Takes one back to the pioneering adventure in bustling and bruised little Columbus, NM; an historical episode that became what we now consider to be the birthing of American Air Power. This short recitation will be hard for you to put down. It engagingly entices the reader as it colorfully recreates the day-to-day lives – and tribulations – of our early military airmen, as they struggled to keep their inherently dangerous machines aloft – – – and to keep learning from the experience. Dr. Miller ingeniously brings this episode in our history back to life . . .

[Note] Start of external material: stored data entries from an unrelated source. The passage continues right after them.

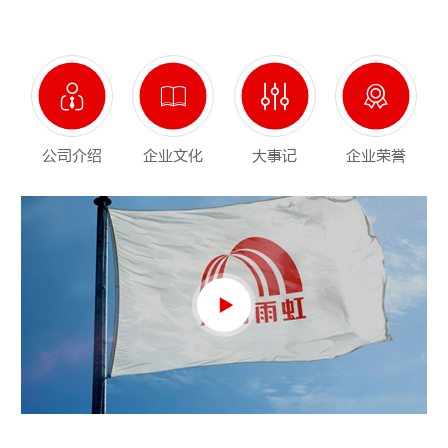
公司介绍
企业文化
大事记
企业荣誉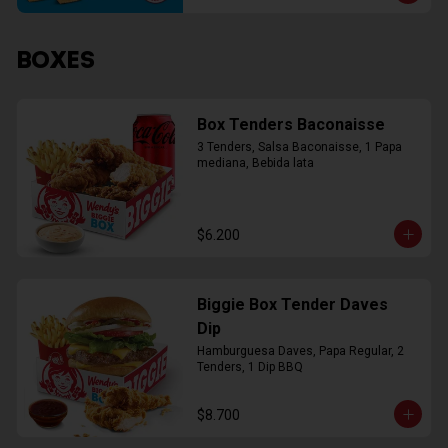
BOXES
Box Tenders Baconaisse
3 Tenders, Salsa Baconaisse, 1 Papa 
mediana, Bebida lata
$6.200
Biggie Box Tender Daves
Dip
Hamburguesa Daves, Papa Regular, 2 
Tenders, 1 Dip BBQ
$8.700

Read: A Preliminary to War (Monogram) — PDF Document, requires PDF Reader
I just started reading this for a school project (about Pershing and intelligence specifically). This is an amazing story about the fledging Air Force! I was in the Air Force for 20 years, so why don’t I know the name Capt Forlois? He and his airmen…what an amazing story! Thanks for all the details and personal stories. I can tell you did a lot of research, but this account is very readable. I can’t wait to read more!
More than a little late getting back to you, but thanks for the nice words about the FASF site. And don’t feel bad about being in the USAF for 20 yeaers and not knowing about the FAS and Benny Foulois. I wasn’t in that long, but also never heard a peep about this great history let alone about this great American aviation pioneer. Any ideas for new posts or directions is always welcomed.
I was stationed at Wright-Patt from ’80-’84 at the Flight Dynamics Lab. Every year they hosted the Benjamin Foulouis Banquet (probably still do). I believe Foulois Hall, where big meetings were held, was in the basement of the HQ building.
Thanks for both the interesting personal insights as well as the Banquest’s existence! We didn’t even know about the shindig in Bennie’s honor. Please let us know of any other such facts about our beloved Bennie Foulois.